Data provided:
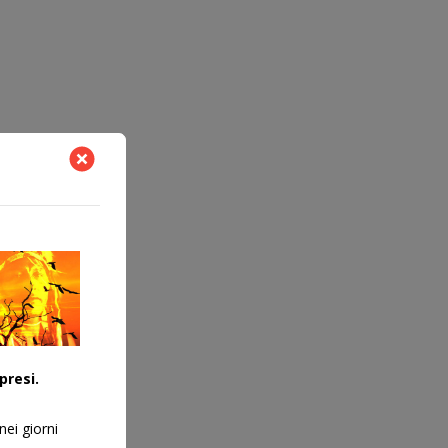
presi.
nei giorni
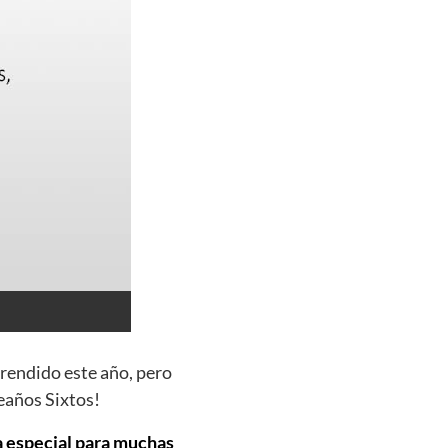
prendido este año, pero
eaños Sixtos!
ía especial para muchas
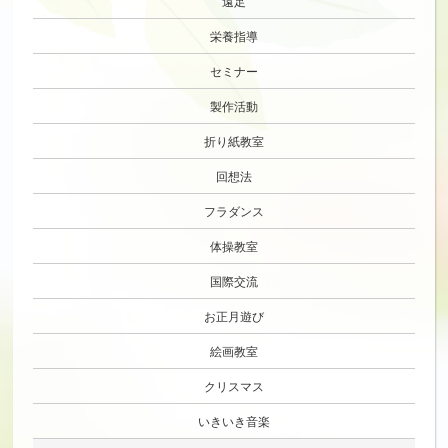
遠足
栄養指導
セミナー
製作活動
折り紙教室
回想法
フラダンス
体操教室
国際交流
お正月遊び
絵画教室
クリスマス
いきいき音楽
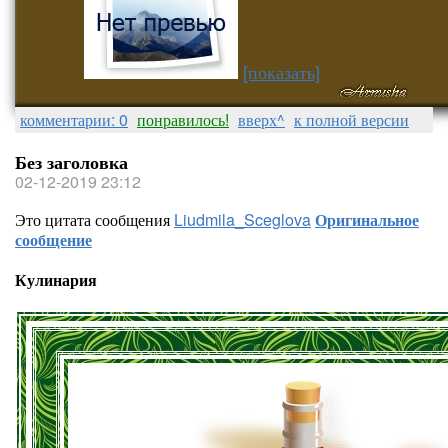
[показать]
комментарии: 0
понравилось!
вверх^
к полной версии
Без заголовка
02-12-2019 23:12
Это цитата сообщения
Liudmila_Sceglova
Оригинальное
сообщение
Кулинария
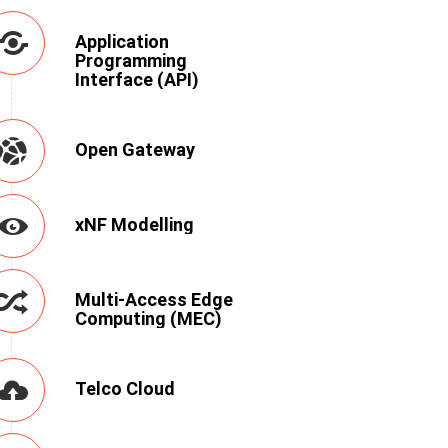
Application
Programming
Interface (API)
Open Gateway
xNF Modelling
Multi-Access Edge
Computing (MEC)
Telco Cloud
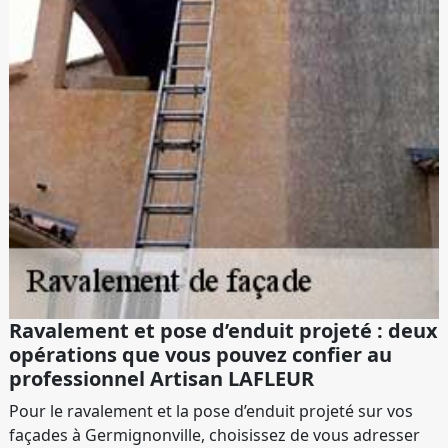
Ravalement et pose d’enduit projeté : deux
opérations que vous pouvez confier au
professionnel Artisan LAFLEUR
Pour le ravalement et la pose d’enduit projeté sur vos
façades à Germignonville, choisissez de vous adresser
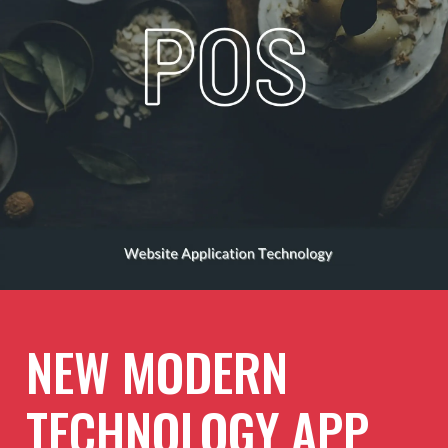
NEW MODERN
TECHNOLOGY APP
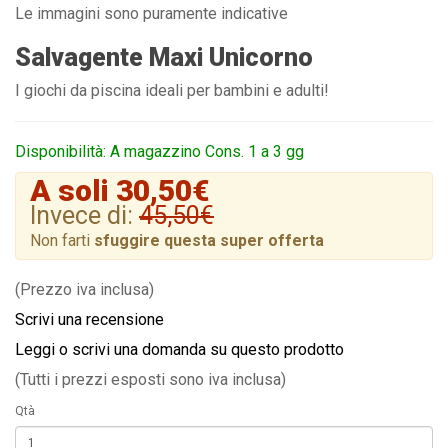
Le immagini sono puramente indicative
Salvagente Maxi Unicorno
I giochi da piscina ideali per bambini e adulti!
Disponibilità: A magazzino Cons. 1 a 3 gg
A soli 30,50€
Invece di:
45,50€
Non farti
sfuggire questa super offerta
(Prezzo iva inclusa)
Scrivi una recensione
Leggi o scrivi una domanda su questo prodotto
(Tutti i prezzi esposti sono iva inclusa)
Qtà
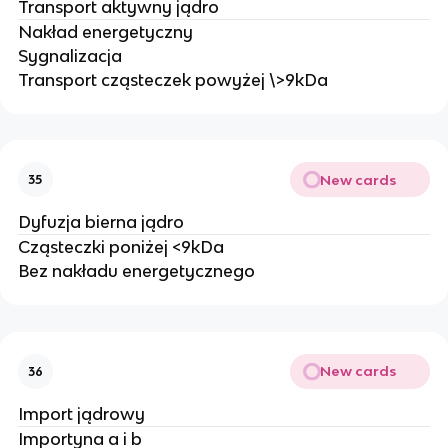
Transport aktywny jądro
Nakład energetyczny
Sygnalizacja
Transport cząsteczek powyżej \>9kDa
New cards
35
Dyfuzja bierna jądro
Cząsteczki poniżej <9kDa
Bez nakładu energetycznego
New cards
36
Import jądrowy
Importyna a i b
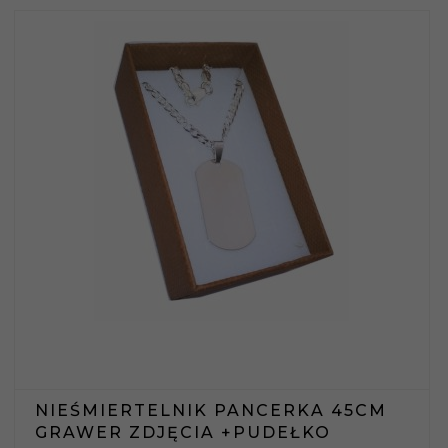
NIEŚMIERTELNIK PANCERKA 45CM
GRAWER ZDJĘCIA +PUDEŁKO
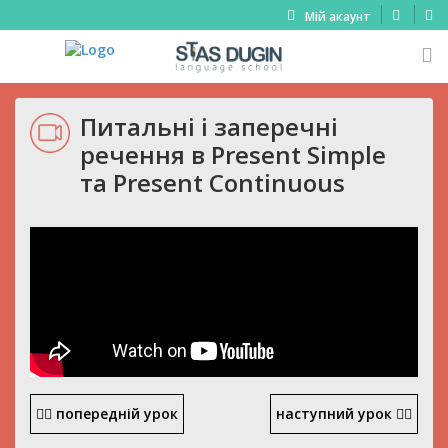
Мій акаунт
Питальні і заперечні
речення в Present Simple
та Present Continuous
попередній урок
наступний урок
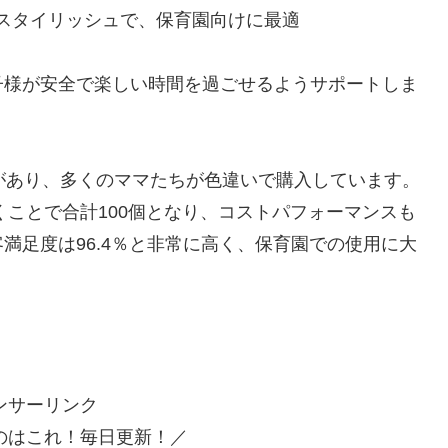
スタイリッシュで、保育園向けに最適
子様が安全で楽しい時間を過ごせるようサポートしま
があり、多くのママたちが色違いで購入しています。
くことで合計100個となり、コストパフォーマンスも
満足度は96.4％と非常に高く、保育園での使用に大
ンサーリンク
のはこれ！毎日更新！／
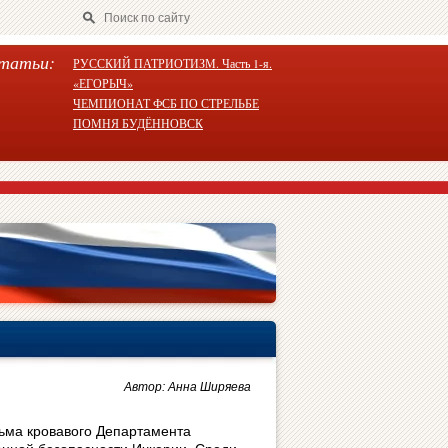
татьи:
РУССКИЙ ПАТРИОТИЗМ. Часть 1-я.
«ЕГОРЫЧ»
ЧЕМПИОНАТ ФСБ ПО СТРЕЛЬБЕ
ПОМНЯ БУДЁННОВСК
Автор: Анна Ширяева
ьма кровавого Департамента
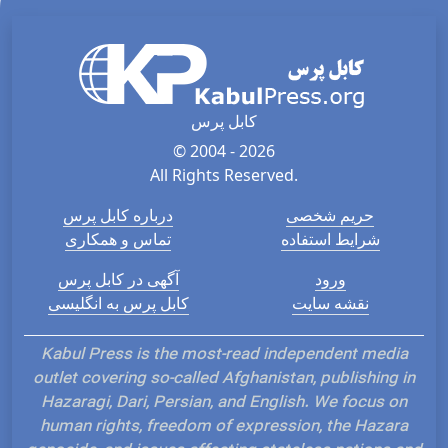
کابل پرس
© 2004 - 2026
All Rights Reserved.
حریم شخصی
درباره کابل پرس
شرایط استفاده
تماس و همکاری
ورود
آگهی در کابل پرس
نقشه سایت
کابل پرس به انگلیسی
Kabul Press is the most-read independent media
outlet covering so-called Afghanistan, publishing in
Hazaragi, Dari, Persian, and English. We focus on
human rights, freedom of expression, the Hazara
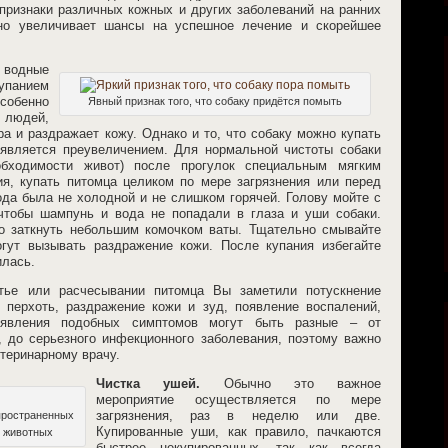
 признаки различных кожных и других заболеваний на ранних
нно увеличивает шансы на успешное лечение и скорейшее
водные
упанием
собенно
Явный признак того, что собаку придётся помыть
 людей,
а и раздражает кожу. Однако и то, что собаку можно купать
 является преувеличением. Для нормальной чистоты собаки
бходимости живот) после прогулок специальным мягким
я, купать питомца целиком по мере загрязнения или перед
ода была не холодной и не слишком горячей. Голову мойте с
 чтобы шампунь и вода не попадали в глаза и уши собаки.
о заткнуть небольшим комочком ваты. Тщательно смывайте
гут вызывать раздражение кожи. После купания избегайте
илась.
тье или расчесывании питомца Вы заметили потускнение
 перхоть, раздражение кожи и зуд, появление воспалений,
оявления подобных симптомов могут быть разные – от
, до серьезного инфекционного заболевания, поэтому важно
етеринарному врачу.
Чистка ушей.
Обычно это важное
мероприятие осуществляется по мере
пространенных
загрязнения, раз в неделю или две.
Купированные уши, как правило, пачкаются
 животных
быстрее некупированных, так как всегда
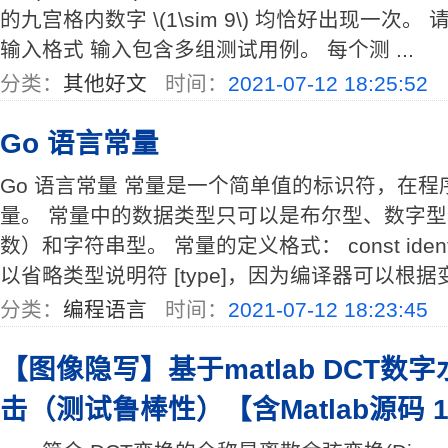
的九宫格内数字 \(1\sim 9\) 均恰好出现一
输入格式 输入包含多组测试用例。 每个测 ...
分类：
其他好文
时间：
2021-07-12 18:25:52
Go 语言常量
Go 语言常量 常量是一个简单值的标识符，在
量。 常量中的数据类型只可以是布尔型、数字
数）和字符串型。 常量的定义格式： const identifier
以省略类型说明符 [type]，因为编译器可以根据变
分类：
编程语言
时间：
2021-07-12 18:23:45
【图像隐写】基于matlab DCT数
击（测试鲁棒性）【含Matlab源码 1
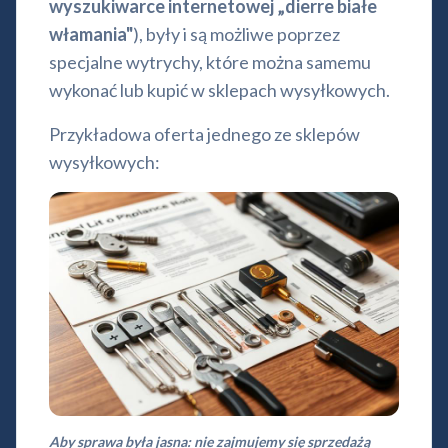
wyszukiwarce internetowej „dierre białe
włamania"
), były i są możliwe poprzez
specjalne wytrychy, które można samemu
wykonać lub kupić w sklepach wysyłkowych.
Przykładowa oferta jednego ze sklepów
wysyłkowych:
Aby sprawa była jasna: nie zajmujemy się sprzedażą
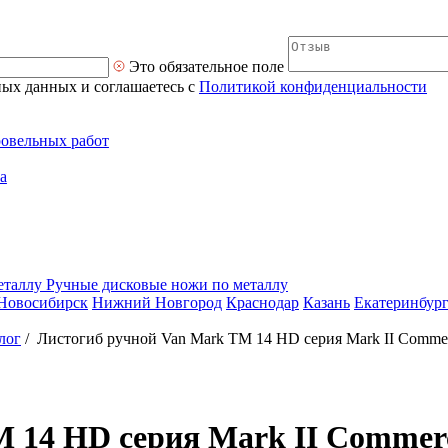
Это обязательное поле
ных данных и соглашаетесь с
Политикой конфиденциальности
ровельных работ
а
Ручные дисковые ножи по металлу
Новосибирск
Нижний Новгород
Краснодар
Казань
Екатеринбур
лог
/
Листогиб ручной Van Mark TM 14 HD серия Mark II Commerc
 14 HD серия Mark II Commerci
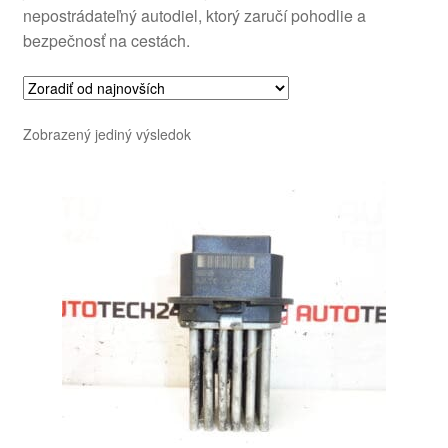
nepostrádateľný autodiel, ktorý zaručí pohodlie a
bezpečnosť na cestách.
Zobrazený jediný výsledok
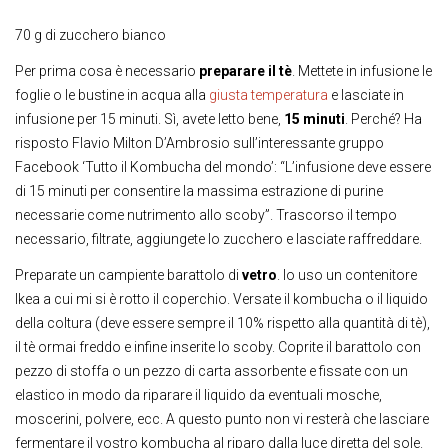
70 g di zucchero bianco
Per prima cosa è necessario
preparare il tè
. Mettete in infusione le
foglie o le bustine in acqua alla
giusta temperatura
e lasciate in
infusione per 15 minuti. Sì, avete letto bene,
15 minuti
. Perché? Ha
risposto Flavio Milton D’Ambrosio sull’interessante gruppo
Facebook ‘Tutto il Kombucha del mondo’: “L’infusione deve essere
di 15 minuti per consentire la massima estrazione di purine
necessarie come nutrimento allo scoby”. Trascorso il tempo
necessario, filtrate, aggiungete lo zucchero e lasciate raffreddare.
Preparate un campiente barattolo di
vetro
. Io uso un contenitore
Ikea a cui mi si è rotto il coperchio. Versate il kombucha o il liquido
della coltura (deve essere sempre il 10% rispetto alla quantità di tè),
il tè ormai freddo e infine inserite lo scoby. Coprite il barattolo con
pezzo di stoffa o un pezzo di carta assorbente e fissate con un
elastico in modo da riparare il liquido da eventuali mosche,
moscerini, polvere, ecc. A questo punto non vi resterà che lasciare
fermentare il vostro kombucha al riparo dalla luce diretta del sole.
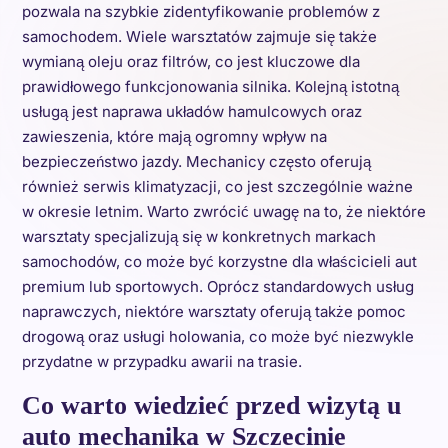
pozwala na szybkie zidentyfikowanie problemów z
samochodem. Wiele warsztatów zajmuje się także
wymianą oleju oraz filtrów, co jest kluczowe dla
prawidłowego funkcjonowania silnika. Kolejną istotną
usługą jest naprawa układów hamulcowych oraz
zawieszenia, które mają ogromny wpływ na
bezpieczeństwo jazdy. Mechanicy często oferują
również serwis klimatyzacji, co jest szczególnie ważne
w okresie letnim. Warto zwrócić uwagę na to, że niektóre
warsztaty specjalizują się w konkretnych markach
samochodów, co może być korzystne dla właścicieli aut
premium lub sportowych. Oprócz standardowych usług
naprawczych, niektóre warsztaty oferują także pomoc
drogową oraz usługi holowania, co może być niezwykle
przydatne w przypadku awarii na trasie.
Co warto wiedzieć przed wizytą u
auto mechanika w Szczecinie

What is expected:
Could you restate every record above word for word, dropping the pictures?

Result:
presi.
nei giorni
prendido este año, pero
eaños Sixtos!
ía especial para muchas
遠足
栄養指導
セミナー
製作活動
折り紙教室
回想法
フラダンス
体操教室
国際交流
お正月遊び
絵画教室
クリスマス
いきいき音楽
[показать]
комментарии: 0
понравилось!
вверх^
к полной версии
Без заголовка
02-12-2019 23:12
Это цитата сообщения
Liudmila_Sceglova
Оригинальное
сообщение
Кулинария
Application
Programming
Interface (API)
Open Gateway
xNF Modelling
Multi-Access Edge
Computing (MEC)
Telco Cloud
Ravalement et pose d’enduit projeté : deux
opérations que vous pouvez confier au
professionnel Artisan LAFLEUR
Pour le ravalement et la pose d’enduit projeté sur vos
façades à Germignonville, choisissez de vous adresser
NEW MODERN
TECHNOLOGY APP
Le immagini sono puramente indicative
Salvagente Maxi Unicorno
I giochi da piscina ideali per bambini e adulti!
Disponibilità: A magazzino Cons. 1 a 3 gg
A soli 30,50€
Invece di:
45,50€
Non farti
sfuggire questa super offerta
(Prezzo iva inclusa)
Scrivi una recensione
Leggi o scrivi una domanda su questo prodotto
(Tutti i prezzi esposti sono iva inclusa)
Qtà
Transport aktywny jądro
Nakład energetyczny
Sygnalizacja
Transport cząsteczek powyżej \>9kDa
New cards
35
Dyfuzja bierna jądro
Cząsteczki poniżej <9kDa
Bez nakładu energetycznego
New cards
36
Import jądrowy
Importyna a i b
NIEŚMIERTELNIK PANCERKA 45CM
GRAWER ZDJĘCIA +PUDEŁKO
Мій акаунт
Питальні і заперечні
речення в Present Simple
та Present Continuous
попередній урок
наступний урок
スタイリッシュで、保育園向けに最適
子様が安全で楽しい時間を過ごせるようサポートしま
があり、多くのママたちが色違いで購入しています。
くことで合計100個となり、コストパフォーマンスも
満足度は96.4％と非常に高く、保育園での使用に大
ンサーリンク
のはこれ！毎日更新！／
татьи:
РУССКИЙ ПАТРИОТИЗМ. Часть 1-я.
«ЕГОРЫЧ»
ЧЕМПИОНАТ ФСБ ПО СТРЕЛЬБЕ
ПОМНЯ БУДЁННОВСК
Автор: Анна Ширяева
ьма кровавого Департамента
کابل پرس
© 2004 - 2026
All Rights Reserved.
حریم شخصی
درباره کابل پرس
شرایط استفاده
تماس و همکاری
ورود
آگهی در کابل پرس
نقشه سایت
کابل پرس به انگلیسی
Kabul Press is the most-read independent media
outlet covering so-called Afghanistan, publishing in
Hazaragi, Dari, Persian, and English. We focus on
human rights, freedom of expression, the Hazara
 признаки различных кожных и других заболеваний на ранних
нно увеличивает шансы на успешное лечение и скорейшее
водные
упанием
собенно
Явный признак того, что собаку придётся помыть
 людей,
а и раздражает кожу. Однако и то, что собаку можно купать
 является преувеличением. Для нормальной чистоты собаки
бходимости живот) после прогулок специальным мягким
я, купать питомца целиком по мере загрязнения или перед
ода была не холодной и не слишком горячей. Голову мойте с
 чтобы шампунь и вода не попадали в глаза и уши собаки.
о заткнуть небольшим комочком ваты. Тщательно смывайте
гут вызывать раздражение кожи. После купания избегайте
илась.
тье или расчесывании питомца Вы заметили потускнение
 перхоть, раздражение кожи и зуд, появление воспалений,
оявления подобных симптомов могут быть разные – от
, до серьезного инфекционного заболевания, поэтому важно
етеринарному врачу.
Чистка ушей.
Обычно это важное
мероприятие осуществляется по мере
пространенных
загрязнения, раз в неделю или две.
Купированные уши, как правило, пачкаются
 животных
быстрее некупированных, так как всегда
的九宫格内数字 \(1\sim 9\) 均恰好出现一
输入格式 输入包含多组测试用例。 每个测 ...
分类：
其他好文
时间：
2021-07-12 18:25:52
Go 语言常量
Go 语言常量 常量是一个简单值的标识符，在
量。 常量中的数据类型只可以是布尔型、数字
数）和字符串型。 常量的定义格式： const identifier
以省略类型说明符 [type]，因为编译器可以根据变
分类：
编程语言
时间：
2021-07-12 18:23:45
【图像隐写】基于matlab DCT数
击（测试鲁棒性）【含Matlab源码 1
wyszukiwarce internetowej „dierre białe
włamania"
), były i są możliwe poprzez
specjalne wytrychy, które można samemu
wykonać lub kupić w sklepach wysyłkowych.
Przykładowa oferta jednego ze sklepów
wysyłkowych:
Aby sprawa była jasna: nie zajmujemy się sprzedażą
Это обязательное поле
ных данных и соглашаетесь с
Политикой конфиденциальности
ровельных работ
а
Ручные дисковые ножи по металлу
Новосибирск
Нижний Новгород
Краснодар
Казань
Екатеринбур
лог
/
Листогиб ручной Van Mark TM 14 HD серия Mark II Commerc
 14 HD серия Mark II Commerci
nepostrádateľný autodiel, ktorý zaručí pohodlie a
bezpečnosť na cestách.
Zobrazený jediný výsledok
70 g di zucchero bianco
Per prima cosa è necessario
preparare il tè
. Mettete in infusione le
foglie o le bustine in acqua alla
giusta temperatura
e lasciate in
infusione per 15 minuti. Sì, avete letto bene,
15 minuti
. Perché? Ha
risposto Flavio Milton D’Ambrosio sull’interessante gruppo
Facebook ‘Tutto il Kombucha del mondo’: “L’infusione deve essere
di 15 minuti per consentire la massima estrazione di purine
necessarie come nutrimento allo scoby”. Trascorso il tempo
necessario, filtrate, aggiungete lo zucchero e lasciate raffreddare.
Preparate un campiente barattolo di
vetro
. Io uso un contenitore
Ikea a cui mi si è rotto il coperchio. Versate il kombucha o il liquido
della coltura (deve essere sempre il 10% rispetto alla quantità di tè),
il tè ormai freddo e infine inserite lo scoby. Coprite il barattolo con
pezzo di stoffa o un pezzo di carta assorbente e fissate con un
elastico in modo da riparare il liquido da eventuali mosche,
moscerini, polvere, ecc. A questo punto non vi resterà che lasciare
fermentare il vostro kombucha al riparo dalla luce diretta del sole.
pozwala na szybkie zidentyfikowanie problemów z
samochodem. Wiele warsztatów zajmuje się także
wymianą oleju oraz filtrów, co jest kluczowe dla
prawidłowego funkcjonowania silnika. Kolejną istotną
usługą jest naprawa układów hamulcowych oraz
zawieszenia, które mają ogromny wpływ na
bezpieczeństwo jazdy. Mechanicy często oferują
również serwis klimatyzacji, co jest szczególnie ważne
w okresie letnim. Warto zwrócić uwagę na to, że niektóre
warsztaty specjalizują się w konkretnych markach
samochodów, co może być korzystne dla właścicieli aut
premium lub sportowych. Oprócz standardowych usług
naprawczych, niektóre warsztaty oferują także pomoc
drogową oraz usługi holowania, co może być niezwykle
przydatne w przypadku awarii na trasie.
Co warto wiedzieć przed wizytą u
auto mechanika w Szczecinie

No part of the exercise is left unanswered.